Most public schools are on a break next week! That means you may have some spare time to take in a movie. If you have not taken the kids to see Tim Burton’s “Alice In Wonderland” or DreamWorks' well-reviewed “How to Train Your Dragon,” this is your chance! For more mature tastes there are a couple of great films opening at the Michigan Theater — 1 features an outstanding performance by Hal Holbrook; the other is an acclaimed, award-winning film from Austria.

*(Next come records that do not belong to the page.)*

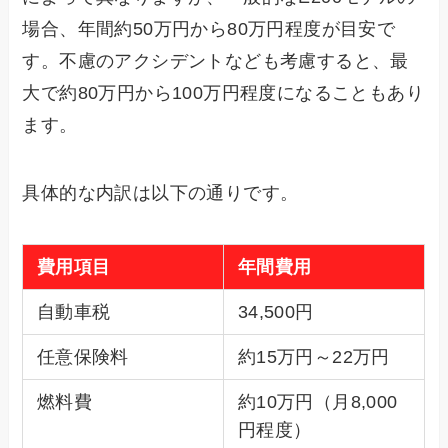
場合、年間約50万円から80万円程度が目安で
す。不慮のアクシデントなども考慮すると、最
大で約80万円から100万円程度になることもあり
ます。
具体的な内訳は以下の通りです。
費用項目
年間費用
自動車税
34,500円
任意保険料
約15万円～22万円
燃料費
約10万円（月8,000
円程度）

“That Evening Sun” stars Oscar nominee Hal Holbrook as an aging farmer who is unhappy at the retirement home his lawyer son consigned him to and defiantly returns to his Tennessee country farm. Upon his return, he discovers the farm has been leased by his son to the family of an old enemy. Not one to suffer fools gladly or go down easy, Hal Holbrook’s character moves into the old tenant shack on the property and declares that he will not leave until the farm is returned to his possession. But the new tenant has no intention to move out or give in to the demands of the old man. The LA Times is a fan: “Though the movie is filled with complex emotions and a powerful poignancy, it often manages to be darkly funny, thanks to Holbrook's wily, unsentimental portrayal under Teems' smartly calibrated hand.” And so is Ann Arbor native and Entertainment Weekly critic Owen Gleiberman: “Hal Holbrook was born to play sly, cantankerous rascals.” “That Evening Sun” opens Friday and will only play the Michigan Theater for 1 week.
At the cineplex “Clash of the Titans” is a remake and a loose adaptation of Greek mythology. Perseus, played by “Avatar” star Sam Worthington, was born a god but raised as a man. He sets off on an epic mission to combat the god Hades, played by Ralph Fiennes, before Hades attempts to seize power from Zeus, played by Liam Neeson, and unleash hell on earth. The show business trade paper Variety is not a fan: "Even more haphazardly plotted than the original, 'Clash of the Titans' boasts 3D imagery and kinetic action that can't obscure a movie that is, finally, pretty flat.” Opens Friday at a cineplex near you.
“The Last Song” actually opened at cineplexes yesterday. Miley Cyrus stars as a rebellious young woman who is sent to spend the summer with her estranged father, who abandoned her and her mother when she was very young. It is directed by Julie Anne Robinson, who has worked on acclaimed TV shows like “Pushing Daisies” and “Weeds.” It is Miley Cyrus’ first non-Hannah Montana big screen appearance since “Big Fish.” The 1-man media industry Tyler Perry follows up on his hit film “Why Did I Get Married, with “Why Did I Get Married Too?” It stars Perry (who also directs), Janet Jackson, Jill Scott, Cicely Tyson and Louis Gossett Jr. In this sequel, four couples reunite for their annual vacation in order to socialize and to spend time analyzing their marriages. Their intimate week in the Bahamas is disrupted by the arrival of an ex-husband determined to win back his recently remarried wife. Check your local cineplex for show times. Hooray for the Ann Arbor Film Festival The 48th Ann Arbor Film Festival ended Sunday, and I hope you took the opportunity to enjoy the world’s best experimental film festival. A few of the festival highlights included: experimental multi-genre music producer Flying Lotus' wonderful, live electronic score for the avant garde film “Heaven and Earth Magic,” by acclaimed filmmaker Harry Everett Smith, who legendary experimental filmmaker Kenneth Anger calls "the greatest living magician." Kenneth Anger himself was honored at this year’s festival — he delighted audiences with screenings of his most famous films, a very special onstage interview and Q&A, and with an impromptu autograph signing in the Michigan Theater lobby. Duncan Campbell’s film “Bernadette,” a look at Irish dissident and political activist Bernadette Devlin, stood out as one of the best documentaries of the festival and took home the Michael Moore Award for Best Documentary Film. Be sure to mark March 22-27, 2011 on you calendars so you can be sure not to miss the 49th annual Ann Arbor Film Festival.